Most of GPT’s knowledge is something that came from some human, but ultimately we will be training models that generate new knowledge (e.g.by searching over plans in realistic environments, or by writing code on their own and learning about what works), and no human will have that knowledge. So we can’t hope to get around this problem by simply hiring more knowledgeable contractors.
This can leave us in a situation where it’s extremely difficult for humans to oversee AI decisions. If a model says “My intuition is that this business plan will make a lot of money” the user will need to decide whether or not to trust it. If they don’t, then they may find themselves at an increasing economic disadvantage. If they do, then they may have lost the ability to effectively oversee AI systems except by evaluating the consequences of their actions. That leads directly into the classical challenges of AI safety, namely that AI systems evaluated exclusively on the basis of measured outcomes have a tendency to push the world in undesirable directions (since we can’t measure what we care about) and to corrupt our measurements.
My vague hope
I’m hoping we can address this using the kind of approach discussed in learning the prior. That might look like:
- In parallel with training GPT, train a helper model that explains the meaning of phrases (it can also provide other intuitions or background facts that are useful for predicting the next word).
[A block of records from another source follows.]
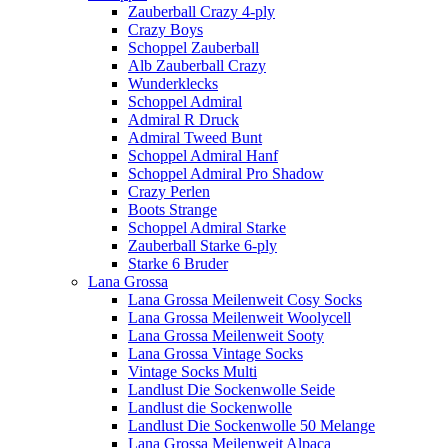
Zauberball Crazy 4-ply
Crazy Boys
Schoppel Zauberball
Alb Zauberball Crazy
Wunderklecks
Schoppel Admiral
Admiral R Druck
Admiral Tweed Bunt
Schoppel Admiral Hanf
Schoppel Admiral Pro Shadow
Crazy Perlen
Boots Strange
Schoppel Admiral Starke
Zauberball Starke 6-ply
Starke 6 Bruder
Lana Grossa
Lana Grossa Meilenweit Cosy Socks
Lana Grossa Meilenweit Woolycell
Lana Grossa Meilenweit Sooty
Lana Grossa Vintage Socks
Vintage Socks Multi
Landlust Die Sockenwolle Seide
Landlust die Sockenwolle
Landlust Die Sockenwolle 50 Melange
Lana Grossa Meilenweit Alpaca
- As we train on Klingon text, we sample phrases and then ask a human “which word will come next?” The human uses the helper model to understand what is being discussed and make a prediction.
- We optimize the helper model to make the human’s next-word predictions good (in parallel with generative pre-training).
- Finally, a human uses the same helper model to evaluate a proposed Klingon → English translation, and we use this to train a translator by RL.
That short description sweeps a lot of complexity under the rug. Most importantly, the success of the scheme relies on the correctness of the prior over helper models (or else the helper could just be another copy of GPT-Klingon), and we don’t have a credible strategy for representing and manipulating our prior over complex programs.
Overall, I’d say that this is more at the level of “vague hope” rather than “concrete proposal.” I think it’s an open question whether anything in this space will work.
I think that this is the kind of problem which makes e.g. MIRI researchers justifiably skeptical that scalable ML alignment is possible at all, and it’s the main focus of my current conceptual work on AI alignment. I’m glad that this kind of theoretical crux also looks like it will soon be relevant to ML practice, since I think it will make it much easier to close the gap between people who work on ML and people who work on alignment.